• Exercise: Nothing but the lines from the one with "Scott Ransom Pro 400 paradise green" through the final line of the listing should appear in the answer, each copied exactly.
*** Block opens ***
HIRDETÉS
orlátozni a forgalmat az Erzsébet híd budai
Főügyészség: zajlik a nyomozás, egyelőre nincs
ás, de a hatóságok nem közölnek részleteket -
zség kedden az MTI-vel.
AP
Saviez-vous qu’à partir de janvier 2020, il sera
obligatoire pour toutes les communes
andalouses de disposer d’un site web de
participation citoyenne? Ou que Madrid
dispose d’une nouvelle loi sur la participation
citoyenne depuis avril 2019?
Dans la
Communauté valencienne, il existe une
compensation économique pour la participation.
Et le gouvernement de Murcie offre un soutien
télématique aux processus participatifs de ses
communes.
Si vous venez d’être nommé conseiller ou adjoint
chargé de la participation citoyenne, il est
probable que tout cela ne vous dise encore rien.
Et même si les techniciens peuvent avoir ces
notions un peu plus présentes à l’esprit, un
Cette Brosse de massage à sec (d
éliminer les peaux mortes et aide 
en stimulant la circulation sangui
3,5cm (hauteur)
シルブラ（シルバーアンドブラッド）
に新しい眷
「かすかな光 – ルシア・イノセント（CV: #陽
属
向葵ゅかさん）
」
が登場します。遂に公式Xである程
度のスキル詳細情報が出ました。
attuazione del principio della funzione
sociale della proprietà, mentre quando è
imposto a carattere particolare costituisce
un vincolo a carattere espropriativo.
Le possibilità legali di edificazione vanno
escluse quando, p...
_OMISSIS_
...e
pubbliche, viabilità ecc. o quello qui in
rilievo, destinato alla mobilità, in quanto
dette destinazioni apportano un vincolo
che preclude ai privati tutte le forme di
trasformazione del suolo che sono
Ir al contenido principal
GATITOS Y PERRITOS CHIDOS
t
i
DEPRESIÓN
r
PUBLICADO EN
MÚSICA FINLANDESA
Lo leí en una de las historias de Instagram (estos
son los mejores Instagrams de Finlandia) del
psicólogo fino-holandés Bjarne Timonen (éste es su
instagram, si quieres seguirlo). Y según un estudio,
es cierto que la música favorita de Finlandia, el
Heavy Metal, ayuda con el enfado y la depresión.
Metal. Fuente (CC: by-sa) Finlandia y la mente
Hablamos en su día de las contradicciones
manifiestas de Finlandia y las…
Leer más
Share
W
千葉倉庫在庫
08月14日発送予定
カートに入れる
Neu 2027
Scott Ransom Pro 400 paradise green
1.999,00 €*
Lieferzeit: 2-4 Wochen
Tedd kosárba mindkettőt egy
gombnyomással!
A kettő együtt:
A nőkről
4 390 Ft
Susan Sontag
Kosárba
*** Block closes ***
• Answer to this exercise:
Scott Ransom Pro 400 paradise green
1.999,00 €*
Lieferzeit: 2-4 Wochen
Tedd kosárba mindkettőt egy
gombnyomással!
A kettő együtt:
A nőkről
4 390 Ft
Susan Sontag
Kosárba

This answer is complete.